BDSM: la panoplie selon Marie-Claire d'août 2008.

Photo © Jacques Giaume et « Marie-Claire » numéro 672, août 2008.

 
 
« Les Estivales BDSM » (ou selon les années « Les Aurorades Estivales ») sont une semaine de notes légères et sans prétention, quelquefois intimes, d’autres fois -comme c’est le cas pour cette série 2008-  faites de coups d’humeur ou de coups de cœur vus ici, lus là…
Mais toujours avec le sourire.
 
 
Je vous vois venir : en jetant un premier regard sur la photo, vous allez penser que j’en remets une couche avec ma Barbie BDSM  de la note d'hier et que je vous présente maintenant sa panoplie.
 
Point du tout !
Nous sommes le soir de mon panorama de presse d’été et « ça », c’est l’image qui illustre dans le supplément érotique du Marie-Claire d’août, l’article d’Agnès Giard « Le SM sans se faire mal ».
Que dire de la photo qui nous présente un assortiment en droite provenance des boutiques « Demonia » et « Passage du désir » ?
Que dire et du titre et du contenu de l’article d’Agnès Giard ?
 
C’est sûr qu’avec les conseils prodigués (qui ne sont pas mauvais d’ailleurs mais qui visent un public « vanille » en quête d’une soirée pimentée singeant le SM -ou le BDSM- histoire de se dire qu’ils ont « osé »), on ne se fera pas mal.
Ce qui fait mal, c’est de penser qu’Agnès Giard (auteur du « Sexe bizarre », de « L’imaginaire érotique au Japon » et d’un troisième opus à paraître, toujours sur le Japon), signe, en tant que journaliste, pareil brouet d’eau tiède (elle fait un peu mieux quelques pages plus loin avec un autre article sur la Scène Shibari à Tokyo mais, pour qui a lu ses livres, ce n’est qu’un très pâlot résumé de ce qu’elle a déjà écrit).

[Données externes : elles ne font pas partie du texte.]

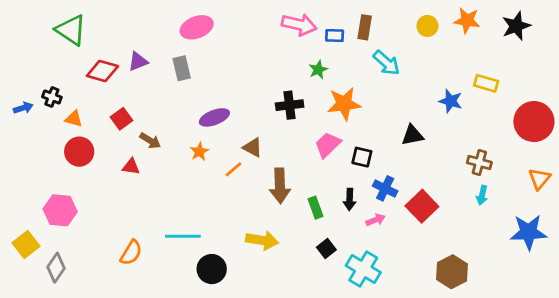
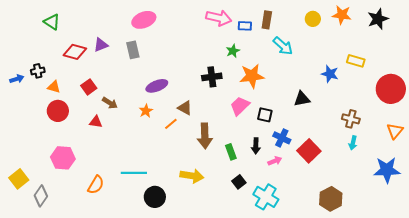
green triangle: (71, 30) -> (52, 22), size x0.7
black cross: (52, 97) -> (38, 71), turned -32
pink hexagon: (60, 210) -> (63, 158), moved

On s’en attristera en pensant que ce n’est pas de sa faute mais que depuis qu’elle tient le blog « cul » officiel de Libération, elle doit mettre de l’eau dans son saké pour être fidèle à sa nouvelle image.
En tout cas, elle n’est sûrement pas responsable du choix photographique qui ressemble à une mauvaise pub rédactionnelle.
Même les plus nases participants d’une soirée BDSM -ou SM- n’imagineraient pas une seconde de s’accoutrer de la sorte…
 
Par bonté d’âme (et surtout parce que généralement, j’aime bien cet hebdo), on ne s’attardera pas sur l’actuel numéro triple des « Inrockuptibles », « Sexe 2008 ».
Là, il ne s’agit pas de BDSM (il n’en est pas question dans cette livraison) mais d’une interrogation quant aux circonstances qui ont dû amener à sa « ponte ».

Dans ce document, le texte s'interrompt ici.